■ YOUR GOAL:
Print all the records below exactly as they stand, but leave out the pictures.

Page-level text extractions:
*** Block opens ***
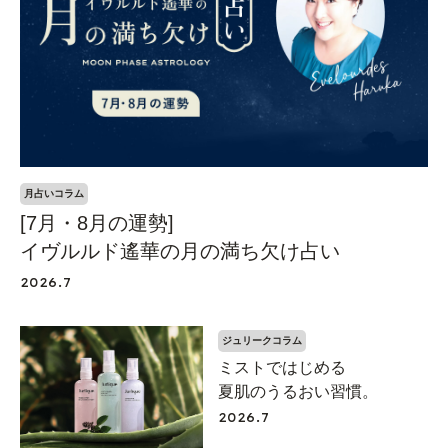
月占いコラム
[7月・8月の運勢]
イヴルルド遙華の月の満ち欠け占い
2026.7
ジュリークコラム
ミストではじめる
夏肌のうるおい習慣。
2026.7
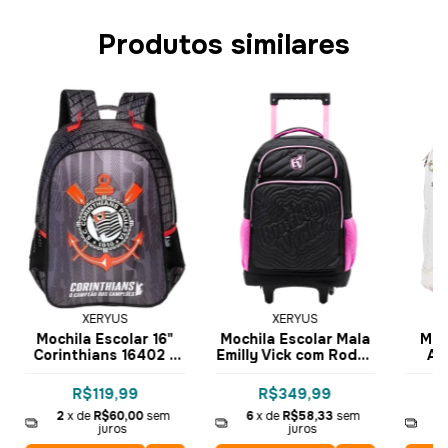
Produtos similares
XERYUS
XERYUS
Mochila Escolar 16"
Mochila Escolar Mala
Mal
Corinthians 16402 -
Emilly Vick com Rodas
Al
Xeryus
17 15610 - Xeryus
Mic
Puff
R$119,99
R$349,99
2
x de
R$60,00
sem
6
x de
R$58,33
sem
6
juros
juros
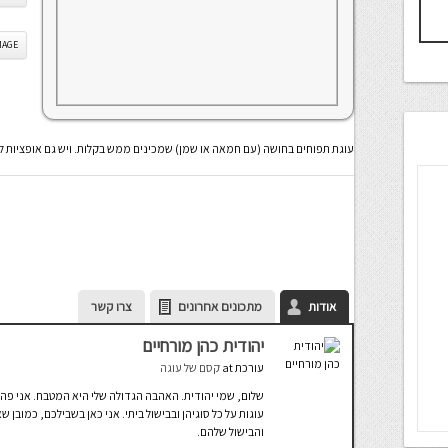
IS IMAGE
עוגת תפוחים בחושה (עם חמאה או שמן) שמכינים ממש בקלות. ויש גם אופציות ל
אודות
מתכונים אחרונים
צרו קשר
יהודית כהן מורחיים
עורכת
at
קסם של עוגה
שלום, שמי יהודית. האהבה הגדולה שלי היא המטבח. אני פה 
עוגות על כל סוגיהן ובבישול ביתי. אני כאן בשבילכם, כמוב
והבישול שלהם.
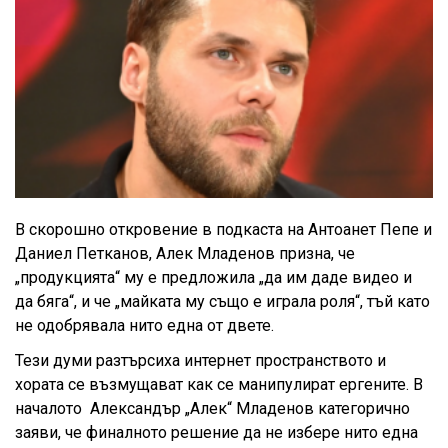
В скорошно откровение в подкаста на Антоанет Пепе и
Даниел Петканов, Алек Младенов призна, че
„продукцията“ му е предложила „да им даде видео и
да бяга“, и че „майката му също е играла роля“, тъй като
не одобрявала нито една от двете.
Тези думи разтърсиха интернет пространството и
хората се възмущават как се манипулират ергените. В
началото Александър „Алек“ Младенов категорично
заяви, че финалното решение да не избере нито една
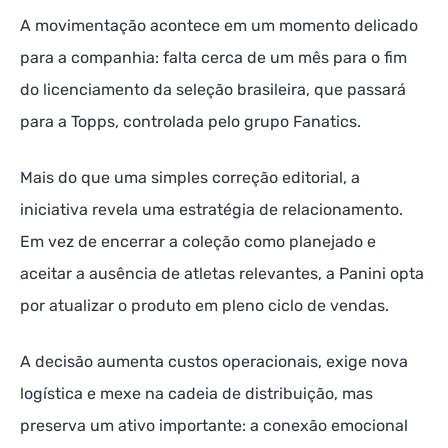
A movimentação acontece em um momento delicado
para a companhia: falta cerca de um mês para o fim
do licenciamento da seleção brasileira, que passará
para a Topps, controlada pelo grupo Fanatics.
Mais do que uma simples correção editorial, a
iniciativa revela uma estratégia de relacionamento.
Em vez de encerrar a coleção como planejado e
aceitar a ausência de atletas relevantes, a Panini opta
por atualizar o produto em pleno ciclo de vendas.
A decisão aumenta custos operacionais, exige nova
logística e mexe na cadeia de distribuição, mas
preserva um ativo importante: a conexão emocional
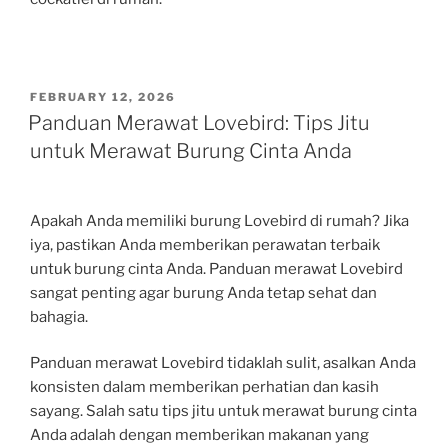
POSTED
FEBRUARY 12, 2026
ON
Panduan Merawat Lovebird: Tips Jitu
untuk Merawat Burung Cinta Anda
Apakah Anda memiliki burung Lovebird di rumah? Jika
iya, pastikan Anda memberikan perawatan terbaik
untuk burung cinta Anda. Panduan merawat Lovebird
sangat penting agar burung Anda tetap sehat dan
bahagia.
Panduan merawat Lovebird tidaklah sulit, asalkan Anda
konsisten dalam memberikan perhatian dan kasih
sayang. Salah satu tips jitu untuk merawat burung cinta
Anda adalah dengan memberikan makanan yang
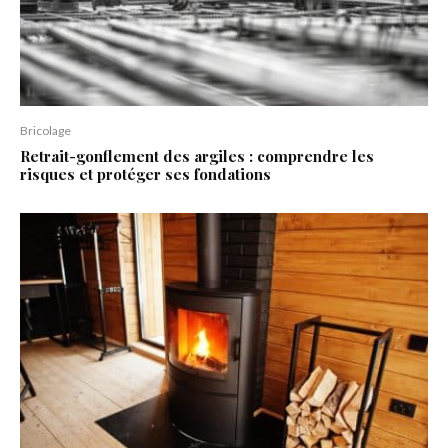
Bricolage
Retrait-gonflement des argiles : comprendre les
risques et protéger ses fondations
*** Block closes ***
■ YOUR SOLUTION:
月占いコラム
[7月・8月の運勢]
イヴルルド遙華の月の満ち欠け占い
2026.7
ジュリークコラム
ミストではじめる
夏肌のうるおい習慣。
2026.7
Produtos similares
XERYUS
XERYUS
Mochila Escolar 16"
Mochila Escolar Mala
Mal
Corinthians 16402 -
Emilly Vick com Rodas
Al
Xeryus
17 15610 - Xeryus
Mic
Puff
R$119,99
R$349,99
2
x de
R$60,00
sem
6
x de
R$58,33
sem
6
juros
juros
IS IMAGE
עוגת תפוחים בחושה (עם חמאה או שמן) שמכינים ממש בקלות. ויש גם אופציות ל
אודות
מתכונים אחרונים
צרו קשר
יהודית כהן מורחיים
עורכת
at
קסם של עוגה
שלום, שמי יהודית. האהבה הגדולה שלי היא המטבח. אני פה 
עוגות על כל סוגיהן ובבישול ביתי. אני כאן בשבילכם, כמוב
והבישול שלהם.
В скорошно откровение в подкаста на Антоанет Пепе и
Даниел Петканов, Алек Младенов призна, че
„продукцията“ му е предложила „да им даде видео и
да бяга“, и че „майката му също е играла роля“, тъй като
не одобрявала нито една от двете.
Тези думи разтърсиха интернет пространството и
хората се възмущават как се манипулират ергените. В
началото Александър „Алек“ Младенов категорично
заяви, че финалното решение да не избере нито една
A movimentação acontece em um momento delicado
para a companhia: falta cerca de um mês para o fim
do licenciamento da seleção brasileira, que passará
para a Topps, controlada pelo grupo Fanatics.
Mais do que uma simples correção editorial, a
iniciativa revela uma estratégia de relacionamento.
Em vez de encerrar a coleção como planejado e
aceitar a ausência de atletas relevantes, a Panini opta
por atualizar o produto em pleno ciclo de vendas.
A decisão aumenta custos operacionais, exige nova
logística e mexe na cadeia de distribuição, mas
preserva um ativo importante: a conexão emocional
POSTED
FEBRUARY 12, 2026
ON
Panduan Merawat Lovebird: Tips Jitu
untuk Merawat Burung Cinta Anda
Apakah Anda memiliki burung Lovebird di rumah? Jika
iya, pastikan Anda memberikan perawatan terbaik
untuk burung cinta Anda. Panduan merawat Lovebird
sangat penting agar burung Anda tetap sehat dan
bahagia.
Panduan merawat Lovebird tidaklah sulit, asalkan Anda
konsisten dalam memberikan perhatian dan kasih
sayang. Salah satu tips jitu untuk merawat burung cinta
Anda adalah dengan memberikan makanan yang
Bricolage
Retrait-gonflement des argiles : comprendre les
risques et protéger ses fondations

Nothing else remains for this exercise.